Some have attributed the roots of the e-girl to Tumblr, where a sad and moody aesthetic for the sad and moody teens reigned supreme in the late 1990s and early 2000s. Both eras are defined by teens spending time alone in their rooms, from which a lot of their content is created.
The e-girl aesthetic draws from characteristics of anime, where female characters are often skimpily dressed and fetishized as innocent, helpless victims.

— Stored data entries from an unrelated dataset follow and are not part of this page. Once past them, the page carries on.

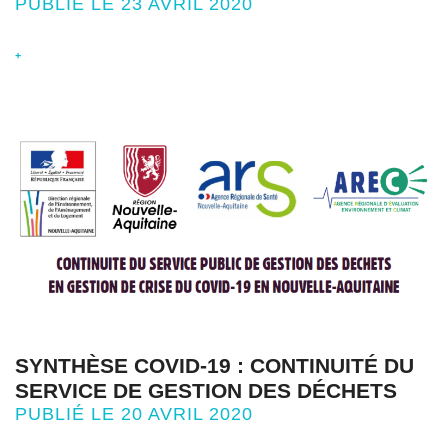
PUBLIÉ LE 23 AVRIL 2020
+
SYNTHÈSE COVID-19 : CONTINUITÉ DU
SERVICE DE GESTION DES DÉCHETS
PUBLIÉ LE 20 AVRIL 2020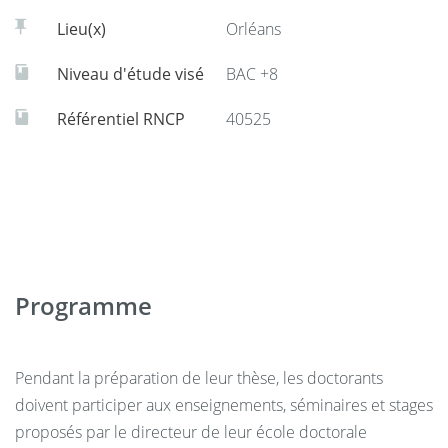
Lieu(x)
Orléans
Niveau d'étude visé
BAC +8
Référentiel RNCP
40525
Programme
Pendant la préparation de leur thèse, les doctorants
doivent participer aux enseignements, séminaires et stages
proposés par le directeur de leur école doctorale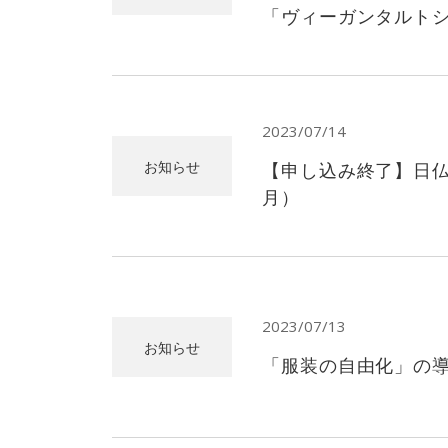
「ヴィーガンタルト
2023/07/14
お知らせ
【申し込み終了】日仏
月）
2023/07/13
お知らせ
「服装の自由化」の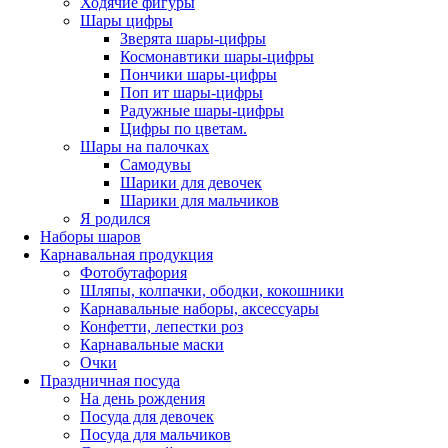
Ходячие фигуры
Шары цифры
Зверята шары-цифры
Космонавтики шары-цифры
Пончики шары-цифры
Поп ит шары-цифры
Радужные шары-цифры
Цифры по цветам.
Шары на палочках
Самодувы
Шарики для девочек
Шарики для мальчиков
Я родился
Наборы шаров
Карнавальная продукция
Фотобутафория
Шляпы, колпачки, ободки, кокошники
Карнавальные наборы, аксессуары
Конфетти, лепестки роз
Карнавальные маски
Очки
Праздничная посуда
На день рождения
Посуда для девочек
Посуда для мальчиков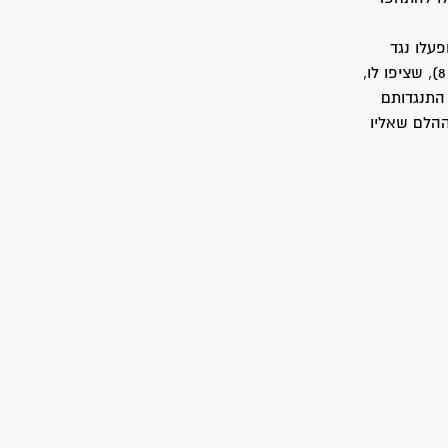
 הופעלו נגד
משורייני האוייב ואילצו אותם לסגת. כאשר הגיע הגדוד של משה דיין (גדוד 89 מחטיבה 8), שציפו לו,
ה התנגדותם
ההלם שאליו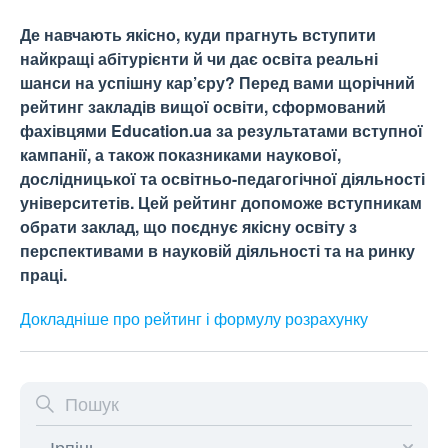
Де навчають якісно, куди прагнуть вступити
найкращі абітурієнти й чи дає освіта реальні
шанси на успішну кар’єру? Перед вами щорічний
рейтинг закладів вищої освіти, сформований
фахівцями Education.ua за результатами вступної
кампанії, а також показниками наукової,
дослідницької та освітньо-педагогічної діяльності
університетів. Цей рейтинг допоможе вступникам
обрати заклад, що поєднує якісну освіту з
перспективами в науковій діяльності та на ринку
праці.
Докладніше про рейтинг і формулу
розрахунку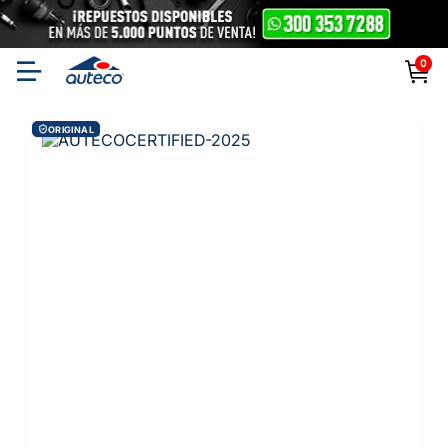
0
ORIGINAL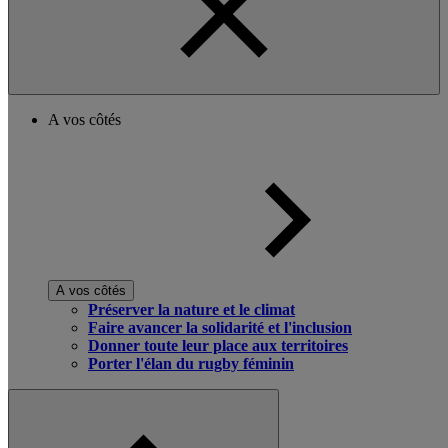
A vos côtés
A vos côtés
Préserver la nature et le climat
Faire avancer la solidarité et l'inclusion
Donner toute leur place aux territoires
Porter l'élan du rugby féminin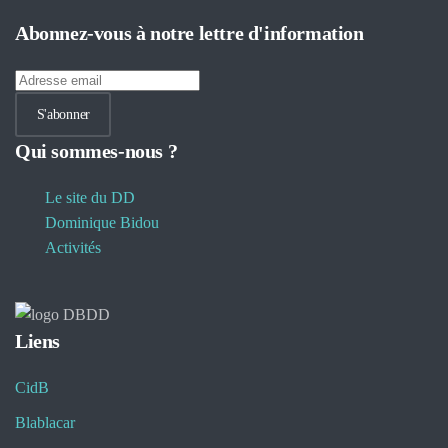
Abonnez-vous à notre lettre d'information
S'abonner
Qui sommes-nous ?
Le site du DD
Dominique Bidou
Activités
Liens
CidB
Blablacar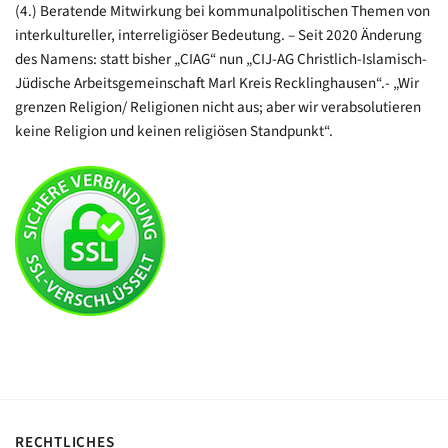
(4.) Beratende Mitwirkung bei kommunalpolitischen Themen von
interkultureller, interreligiöser Bedeutung. – Seit 2020 Änderung
des Namens: statt bisher „CIAG“ nun „CIJ-AG Christlich-Islamisch-
Jüdische Arbeitsgemeinschaft Marl Kreis Recklinghausen“.- „Wir
grenzen Religion/ Religionen nicht aus; aber wir verabsolutieren
keine Religion und keinen religiösen Standpunkt“.
RECHTLICHES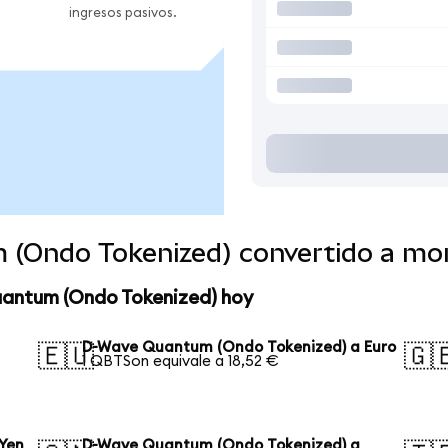
ingresos pasivos.
 (Ondo Tokenized) convertido a mo
uantum (Ondo Tokenized) hoy
D-Wave Quantum (Ondo Tokenized) a Euro
🇪🇺
🇬
1 QBTSon equivale a 18,52 €
Yen
D-Wave Quantum (Ondo Tokenized) a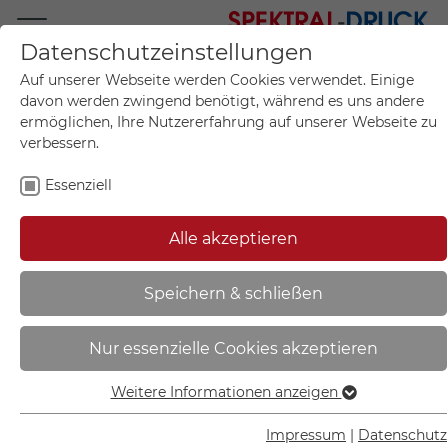
Datenschutzeinstellungen
Mo.-Fr. 09:00-17:00
Auf unserer Webseite werden Cookies verwendet. Einige
+49 (0)711 55 75 25
davon werden zwingend benötigt, während es uns andere
ermöglichen, Ihre Nutzererfahrung auf unserer Webseite zu
verbessern.
Essenziell
Mein Konto
0
Artikel im Warenkorb.
Produktanfrage
Kontak
Alle akzeptieren
inkl. MwSt.
Mein Warenkorb
Start
Sie sind hier:
Speichern & schließen
Warn-Zusatzschild -
Nur essenzielle Cookies akzeptieren
Laserkennzeichnung |
Laserstrahlung Nicht dem Strahl
Weitere Informationen anzeigen
Essenziell
aussetzen, Laser Klasse 3B -
Essenzielle Cookies werden für grundlegende Funktionen
Impressum
|
Datenschutz
21.1909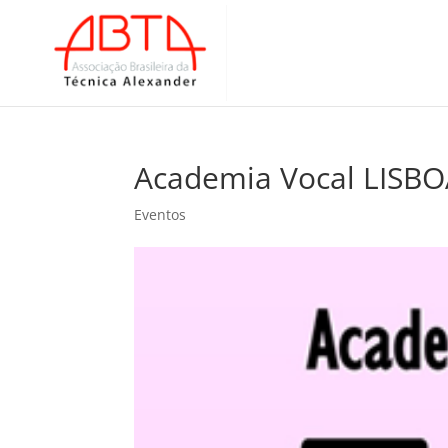
Academia Vocal LISBO
Eventos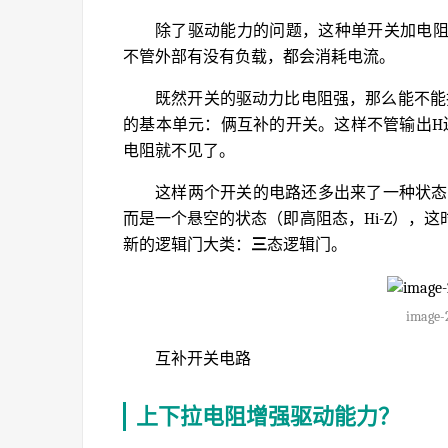
除了驱动能力的问题，这种单开关加电
不管外部有没有负载，都会消耗电流。
既然开关的驱动力比电阻强，那么能不能
的基本单元：俩互补的开关。这样不管输出H
电阻就不见了。
这样两个开关的电路还多出来了一种状态：
而是一个悬空的状态（即高阻态，Hi-Z），
新的逻辑门大类：
三
态逻辑门。
image-
互补开关电路
上下拉电阻增强驱动能力？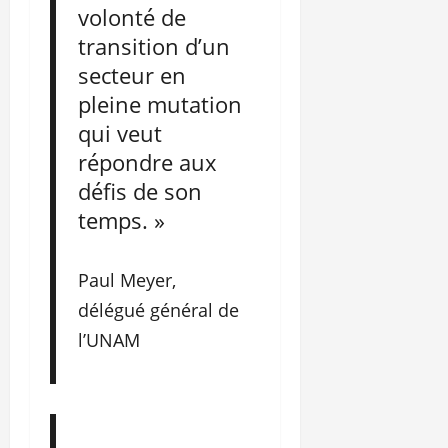
volonté de
transition d’un
secteur en
pleine mutation
qui veut
répondre aux
défis de son
temps. »
Paul Meyer,
délégué général de
l’UNAM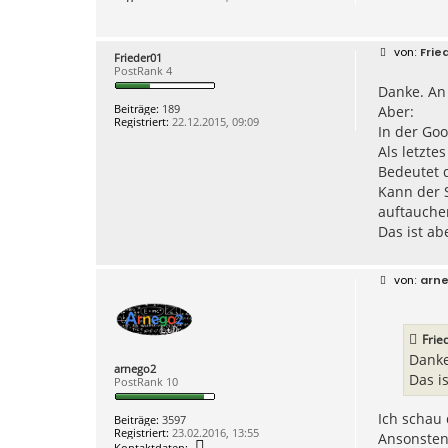
g
B
Frie
Frieder01
e
PostRank 4
i
Danke. An 
t
r
Beiträge:
189
Aber:
a
Registriert:
22.12.2015, 09:09
g
In der Goo
Als letzte
Bedeutet d
Kann der 
auftauche
Das ist ab
B
arn
e
i
t
r
Frie
a
g
Danke
arnego2
Das i
PostRank 10
Ich schau 
Beiträge:
3597
Registriert:
23.02.2016, 13:55
Ansonsten 
K
Kontaktdaten: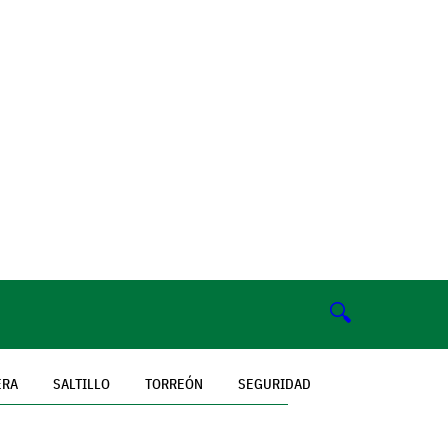
🔍
ERA
SALTILLO
TORREÓN
SEGURIDAD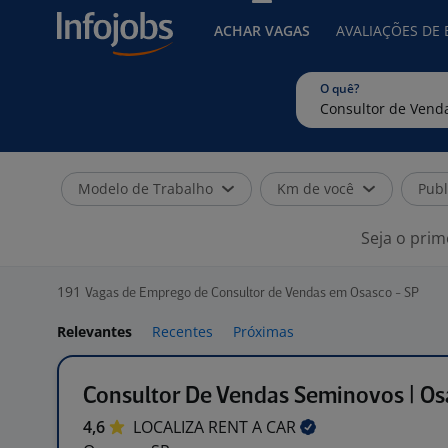
ACHAR VAGAS
AVALIAÇÕES DE
O quê?
Modelo de Trabalho
Km de você
Publ
Seja o prim
191
Vagas de Emprego de Consultor de Vendas em Osasco - SP
Relevantes
Recentes
Próximas
Consultor De Vendas Seminovos | Os
4,6
LOCALIZA RENT A
CAR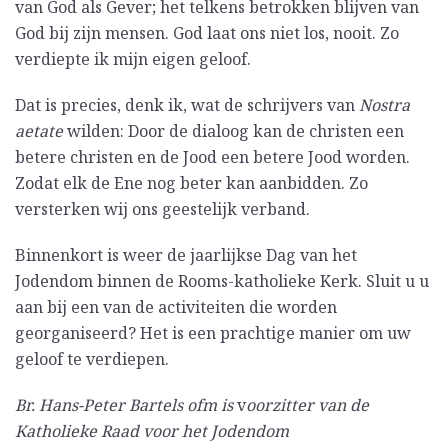
van God als Gever; het telkens betrokken blijven van
God bij zijn mensen. God laat ons niet los, nooit. Zo
verdiepte ik mijn eigen geloof.
Dat is precies, denk ik, wat de schrijvers van
Nostra
aetate
wilden: Door de dialoog kan de christen een
betere christen en de Jood een betere Jood worden.
Zodat elk de Ene nog beter kan aanbidden. Zo
versterken wij ons geestelijk verband.
Binnenkort is weer de jaarlijkse Dag van het
Jodendom binnen de Rooms-katholieke Kerk. Sluit u u
aan bij een van de activiteiten die worden
georganiseerd? Het is een prachtige manier om uw
geloof te verdiepen.
Br. Hans-Peter Bartels ofm is
v
oorzitter van de
Katholieke Raad voor het Jodendom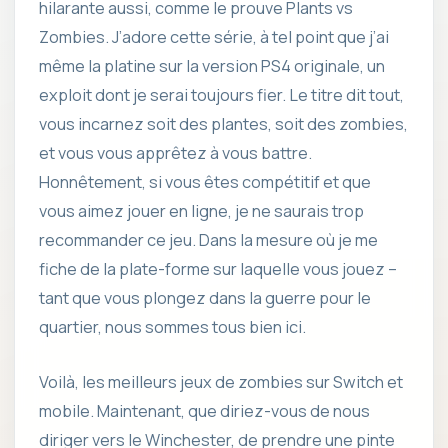
hilarante aussi, comme le prouve Plants vs
Zombies. J’adore cette série, à tel point que j’ai
même la platine sur la version PS4 originale, un
exploit dont je serai toujours fier. Le titre dit tout,
vous incarnez soit des plantes, soit des zombies,
et vous vous apprêtez à vous battre.
Honnêtement, si vous êtes compétitif et que
vous aimez jouer en ligne, je ne saurais trop
recommander ce jeu. Dans la mesure où je me
fiche de la plate-forme sur laquelle vous jouez –
tant que vous plongez dans la guerre pour le
quartier, nous sommes tous bien ici.
Voilà, les meilleurs jeux de zombies sur Switch et
mobile. Maintenant, que diriez-vous de nous
diriger vers le Winchester, de prendre une pinte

One TikToker referred to this as the "I'm Baby" quality in a story for Vox.
If you're not familiar with the "I'm Baby" phrase, it's a popular line used in memes across the internet to be used by someone who's incapable or in need of help, or a reason for being unable to get something done.
The terms e-girl and e-boy aren't necessarily used as gender-specific terms. Instead, they're used to refer to two different type of aesthetics: While the e-boy is a vulnerable"softboi" and embraces skate culture, the e-girl is cute and seemingly innocent.
Accordingly, the e-girl concept has spurred its own parodies and memes. You'll find teens in TikToks entering "e-girl factories" or drinking "e-girl juice," which magically transforms them into a stereotypical e-girl.
Ultimately, the e-girl and the e-boy are the anti-influencers. "Scene girls and emo girls were a counter to the preppy, Juicy Couture look of the era (see: Paris Hilton) the way egirls may be a counter to the polished, Facetuned Instagram influencer," BuzzFeed wrote about e-girls in February.
There's probably no coincidence that e-girls have risen in popularity hand-in-hand with the VSCO girl, the ultra-hipster, ocean-loving teen who found her home on a photo-editing, aesthetic-building app. Where the VSCO girl may be bright and bubbly, the e-girl is quiet and moody.